MSFT data analysis
Trump data analysis

Investigating Sentimental and Physical Analysis of Stocks

Authors: O. Nowatschek, M. Rivaldi, F. Chatzichristofi, C. Perera

Short Project Description

This project treats financial markets as physical systems with an algorithm split into two parts to help investors make more accurate and informed decisions. One part is an entropy volatility detector inspired by published econophysics papers and innovated to better account for time decays and short-term versus long-term trends. The other part is a sentiment bot powered by an NLP, which scrapes data of popular financial magazines and Reddit to understand market sentiment. We have included our own formulas in the bot to make it more powerful than others that have been previously developed. The entropy volatility detector says when a price movement is likely to occur, and the sentiment bot says which direction it will likely occur in. Together they are a powerful predictive tool and output a number from -1 to 1 based on where the model thinks the price will go.
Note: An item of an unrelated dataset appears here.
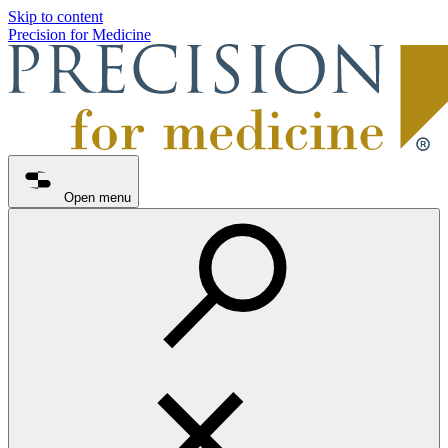
Skip to content
Precision for Medicine
Open menu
Detailed Project Description

Problem and Impact

The Problem: Traditional financial theories (like the Black–Scholes model) assume that stock price moves follow a standard normal, or log normal, distribution. However, because traders interact, panic, and herd together, their collective psychology creates positive feedback loops. This social pressure forces prices into fat tails, a mathematical term meaning that extreme events (market crashes or massive breakouts) happen far more frequently than standard models predict.

The Impact: Our system identifies the specific transition point where a calm market begins to show signs of instability. By detecting these early thermodynamic shifts before they appear in the price, the model warns of an upcoming move. This allows you to enter a position with high conviction before the majority of the market reacts to the trend.

Innovation and Technical Execution

The core innovation of this project is modeling the stock market as a thermodynamic system while using advanced NLP to act as the pressure of the system. We map physical variables directly to financial metrics: Market Temperature (Kinetic Energy) is derived from Parkinson Volatility, System Disorder (Information State) is derived from Tsallis Entropy, and External Market Pressure is derived from Financial Sentiment.

Tsallis Entropy ($S_q$): A Magnifying Glass for Fat-Tailed Risk

Traditional Shannon entropy:

[ S = -\sum p \ln p ]

suppresses the signals of rare events, as ( x \ln x \to 0 ) when ( x \to 0 ). To accurately model the fat tails of market crashes, we utilize Tsallis entropy, a formula designed for complex, interacting systems. We set the entropic index to ( q=0.5 ), yielding:

[ S_q = \frac{1}{q-1} \left( 1 - \sum_{i=1}^{N} p_i^{q} \right) ]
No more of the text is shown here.